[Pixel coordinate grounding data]
▽

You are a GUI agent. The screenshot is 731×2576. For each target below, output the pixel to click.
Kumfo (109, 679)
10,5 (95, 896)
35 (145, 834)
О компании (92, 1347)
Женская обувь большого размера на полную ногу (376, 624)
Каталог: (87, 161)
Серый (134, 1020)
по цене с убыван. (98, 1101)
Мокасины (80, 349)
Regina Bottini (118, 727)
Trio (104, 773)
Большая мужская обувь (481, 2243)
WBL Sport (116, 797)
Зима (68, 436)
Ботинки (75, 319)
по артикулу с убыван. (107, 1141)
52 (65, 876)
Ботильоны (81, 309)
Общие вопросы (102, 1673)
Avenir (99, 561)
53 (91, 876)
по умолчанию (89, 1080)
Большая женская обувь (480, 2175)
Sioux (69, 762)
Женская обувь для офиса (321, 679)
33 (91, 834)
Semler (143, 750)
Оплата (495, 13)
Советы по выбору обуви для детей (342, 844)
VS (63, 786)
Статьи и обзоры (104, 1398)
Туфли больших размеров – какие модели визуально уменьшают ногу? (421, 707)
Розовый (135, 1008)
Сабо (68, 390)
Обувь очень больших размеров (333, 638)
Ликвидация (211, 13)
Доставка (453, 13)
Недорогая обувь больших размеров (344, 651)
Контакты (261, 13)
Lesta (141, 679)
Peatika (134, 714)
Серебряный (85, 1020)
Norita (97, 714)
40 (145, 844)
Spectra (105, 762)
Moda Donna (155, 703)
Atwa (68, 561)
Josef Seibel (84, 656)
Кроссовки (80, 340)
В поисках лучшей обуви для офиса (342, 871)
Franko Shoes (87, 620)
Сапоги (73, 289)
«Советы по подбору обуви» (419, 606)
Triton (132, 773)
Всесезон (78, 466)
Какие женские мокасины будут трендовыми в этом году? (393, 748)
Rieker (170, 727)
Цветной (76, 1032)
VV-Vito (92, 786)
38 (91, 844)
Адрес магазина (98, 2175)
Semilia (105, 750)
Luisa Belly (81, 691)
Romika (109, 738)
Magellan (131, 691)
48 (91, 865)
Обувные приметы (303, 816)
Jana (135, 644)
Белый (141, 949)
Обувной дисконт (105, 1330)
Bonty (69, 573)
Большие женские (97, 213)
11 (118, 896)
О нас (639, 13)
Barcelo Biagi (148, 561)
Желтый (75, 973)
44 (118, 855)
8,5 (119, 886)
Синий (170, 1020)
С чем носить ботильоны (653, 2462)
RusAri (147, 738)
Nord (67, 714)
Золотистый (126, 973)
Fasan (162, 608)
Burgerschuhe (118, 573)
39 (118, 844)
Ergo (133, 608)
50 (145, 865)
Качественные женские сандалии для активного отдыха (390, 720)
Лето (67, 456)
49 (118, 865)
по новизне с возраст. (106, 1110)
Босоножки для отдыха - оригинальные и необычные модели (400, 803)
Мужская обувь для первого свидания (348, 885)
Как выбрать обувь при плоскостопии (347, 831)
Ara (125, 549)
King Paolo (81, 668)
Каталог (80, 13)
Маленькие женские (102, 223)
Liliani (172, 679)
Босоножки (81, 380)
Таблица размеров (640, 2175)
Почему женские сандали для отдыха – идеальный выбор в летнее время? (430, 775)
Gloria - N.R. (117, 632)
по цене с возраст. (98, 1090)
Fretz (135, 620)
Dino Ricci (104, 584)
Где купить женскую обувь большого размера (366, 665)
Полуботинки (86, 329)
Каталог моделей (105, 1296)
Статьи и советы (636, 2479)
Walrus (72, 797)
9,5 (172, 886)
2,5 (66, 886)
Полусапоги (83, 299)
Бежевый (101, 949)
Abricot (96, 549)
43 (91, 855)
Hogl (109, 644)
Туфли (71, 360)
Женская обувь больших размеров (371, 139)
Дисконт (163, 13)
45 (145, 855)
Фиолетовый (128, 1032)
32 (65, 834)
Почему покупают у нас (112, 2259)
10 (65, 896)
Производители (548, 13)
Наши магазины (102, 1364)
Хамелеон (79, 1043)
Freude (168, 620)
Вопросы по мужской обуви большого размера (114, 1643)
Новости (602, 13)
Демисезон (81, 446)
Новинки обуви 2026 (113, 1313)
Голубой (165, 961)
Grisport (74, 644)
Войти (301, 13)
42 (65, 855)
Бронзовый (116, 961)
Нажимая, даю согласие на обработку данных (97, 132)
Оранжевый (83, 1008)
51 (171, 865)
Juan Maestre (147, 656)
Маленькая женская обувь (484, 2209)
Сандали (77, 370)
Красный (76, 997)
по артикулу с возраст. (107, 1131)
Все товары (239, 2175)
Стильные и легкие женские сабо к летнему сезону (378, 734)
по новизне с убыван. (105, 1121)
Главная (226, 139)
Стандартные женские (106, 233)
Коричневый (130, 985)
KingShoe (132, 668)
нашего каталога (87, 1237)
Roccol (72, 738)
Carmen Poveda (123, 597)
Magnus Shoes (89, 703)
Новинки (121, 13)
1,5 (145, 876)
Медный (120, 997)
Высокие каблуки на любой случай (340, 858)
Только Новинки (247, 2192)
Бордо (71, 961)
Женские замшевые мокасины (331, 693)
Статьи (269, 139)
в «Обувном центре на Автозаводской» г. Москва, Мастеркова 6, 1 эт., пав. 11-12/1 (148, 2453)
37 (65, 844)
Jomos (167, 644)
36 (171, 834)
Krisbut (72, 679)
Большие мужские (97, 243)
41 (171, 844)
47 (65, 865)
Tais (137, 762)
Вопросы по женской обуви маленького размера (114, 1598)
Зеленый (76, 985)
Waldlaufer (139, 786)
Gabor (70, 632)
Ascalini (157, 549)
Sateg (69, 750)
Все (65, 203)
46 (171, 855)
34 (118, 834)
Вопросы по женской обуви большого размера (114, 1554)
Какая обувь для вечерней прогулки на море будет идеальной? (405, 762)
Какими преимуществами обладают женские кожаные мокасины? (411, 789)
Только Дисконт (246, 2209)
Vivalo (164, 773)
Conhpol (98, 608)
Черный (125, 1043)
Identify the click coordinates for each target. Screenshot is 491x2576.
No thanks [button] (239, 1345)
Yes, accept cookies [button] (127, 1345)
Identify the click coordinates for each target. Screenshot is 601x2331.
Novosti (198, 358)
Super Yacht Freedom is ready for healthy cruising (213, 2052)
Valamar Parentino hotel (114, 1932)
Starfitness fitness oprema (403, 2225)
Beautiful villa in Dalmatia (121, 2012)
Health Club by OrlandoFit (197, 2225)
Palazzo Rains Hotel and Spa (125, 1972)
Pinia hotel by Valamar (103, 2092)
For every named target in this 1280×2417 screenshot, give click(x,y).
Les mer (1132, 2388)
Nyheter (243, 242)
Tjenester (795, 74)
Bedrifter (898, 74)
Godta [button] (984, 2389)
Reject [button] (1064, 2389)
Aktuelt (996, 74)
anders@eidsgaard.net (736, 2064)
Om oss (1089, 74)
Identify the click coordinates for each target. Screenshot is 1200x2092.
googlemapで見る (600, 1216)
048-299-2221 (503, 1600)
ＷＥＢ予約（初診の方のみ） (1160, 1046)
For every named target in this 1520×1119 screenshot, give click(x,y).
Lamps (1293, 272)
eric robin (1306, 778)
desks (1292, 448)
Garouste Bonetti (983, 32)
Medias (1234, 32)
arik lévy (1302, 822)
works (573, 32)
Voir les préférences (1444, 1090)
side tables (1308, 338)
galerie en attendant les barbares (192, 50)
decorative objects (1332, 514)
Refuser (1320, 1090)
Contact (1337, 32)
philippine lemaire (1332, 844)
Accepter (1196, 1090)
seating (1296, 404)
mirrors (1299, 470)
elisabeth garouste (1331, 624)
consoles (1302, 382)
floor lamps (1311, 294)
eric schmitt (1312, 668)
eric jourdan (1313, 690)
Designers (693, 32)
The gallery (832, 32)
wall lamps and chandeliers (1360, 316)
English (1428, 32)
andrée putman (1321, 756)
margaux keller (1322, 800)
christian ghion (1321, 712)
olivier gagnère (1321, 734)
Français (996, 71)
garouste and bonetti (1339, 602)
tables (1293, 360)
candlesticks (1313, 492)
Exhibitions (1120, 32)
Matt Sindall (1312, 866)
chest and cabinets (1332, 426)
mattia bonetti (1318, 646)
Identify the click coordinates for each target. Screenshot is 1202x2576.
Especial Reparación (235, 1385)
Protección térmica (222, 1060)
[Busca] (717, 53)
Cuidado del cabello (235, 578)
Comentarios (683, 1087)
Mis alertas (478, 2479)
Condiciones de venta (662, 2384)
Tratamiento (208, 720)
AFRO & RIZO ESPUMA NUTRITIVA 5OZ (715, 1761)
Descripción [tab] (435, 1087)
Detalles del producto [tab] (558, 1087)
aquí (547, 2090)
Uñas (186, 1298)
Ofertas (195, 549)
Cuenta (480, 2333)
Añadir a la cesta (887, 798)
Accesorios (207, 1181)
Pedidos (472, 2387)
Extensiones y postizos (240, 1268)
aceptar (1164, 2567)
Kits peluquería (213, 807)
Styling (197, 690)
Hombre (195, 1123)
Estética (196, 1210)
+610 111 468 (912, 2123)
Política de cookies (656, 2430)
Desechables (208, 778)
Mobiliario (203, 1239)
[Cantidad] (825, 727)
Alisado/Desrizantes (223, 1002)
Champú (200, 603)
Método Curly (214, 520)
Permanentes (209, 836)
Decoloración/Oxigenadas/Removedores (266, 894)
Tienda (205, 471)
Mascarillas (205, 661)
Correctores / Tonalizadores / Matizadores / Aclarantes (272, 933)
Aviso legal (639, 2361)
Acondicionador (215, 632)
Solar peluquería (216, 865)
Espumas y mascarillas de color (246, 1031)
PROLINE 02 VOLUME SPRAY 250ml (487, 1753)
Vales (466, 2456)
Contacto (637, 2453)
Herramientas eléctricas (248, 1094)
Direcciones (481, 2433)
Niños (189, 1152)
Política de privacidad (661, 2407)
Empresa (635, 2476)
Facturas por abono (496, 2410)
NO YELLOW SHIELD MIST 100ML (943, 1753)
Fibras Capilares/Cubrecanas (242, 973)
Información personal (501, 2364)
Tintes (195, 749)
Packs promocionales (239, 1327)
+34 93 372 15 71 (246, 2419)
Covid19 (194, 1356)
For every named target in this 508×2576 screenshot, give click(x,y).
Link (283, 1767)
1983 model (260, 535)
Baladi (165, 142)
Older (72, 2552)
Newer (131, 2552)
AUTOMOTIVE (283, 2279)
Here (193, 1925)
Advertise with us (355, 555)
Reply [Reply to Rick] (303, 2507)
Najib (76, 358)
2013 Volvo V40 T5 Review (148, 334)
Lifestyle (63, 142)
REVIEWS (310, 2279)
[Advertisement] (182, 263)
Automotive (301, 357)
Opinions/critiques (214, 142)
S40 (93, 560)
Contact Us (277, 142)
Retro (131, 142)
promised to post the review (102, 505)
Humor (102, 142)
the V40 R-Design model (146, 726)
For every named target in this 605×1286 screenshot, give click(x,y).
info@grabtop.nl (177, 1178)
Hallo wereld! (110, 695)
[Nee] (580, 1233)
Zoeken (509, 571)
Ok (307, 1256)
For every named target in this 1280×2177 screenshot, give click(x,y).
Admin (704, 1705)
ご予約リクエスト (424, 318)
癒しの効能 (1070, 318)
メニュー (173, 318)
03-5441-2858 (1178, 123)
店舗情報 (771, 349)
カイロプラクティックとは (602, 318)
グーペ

△

Copy the entries word for word. Start at the first line and end with the line containing "Мокасины (80, 349)".

▶ _Written response_:
You are a GUI agent. The screenshot is 731×2576. For each target below, output the pixel to click.
Kumfo (109, 679)
10,5 (95, 896)
35 (145, 834)
О компании (92, 1347)
Женская обувь большого размера на полную ногу (376, 624)
Каталог: (87, 161)
Серый (134, 1020)
по цене с убыван. (98, 1101)
Мокасины (80, 349)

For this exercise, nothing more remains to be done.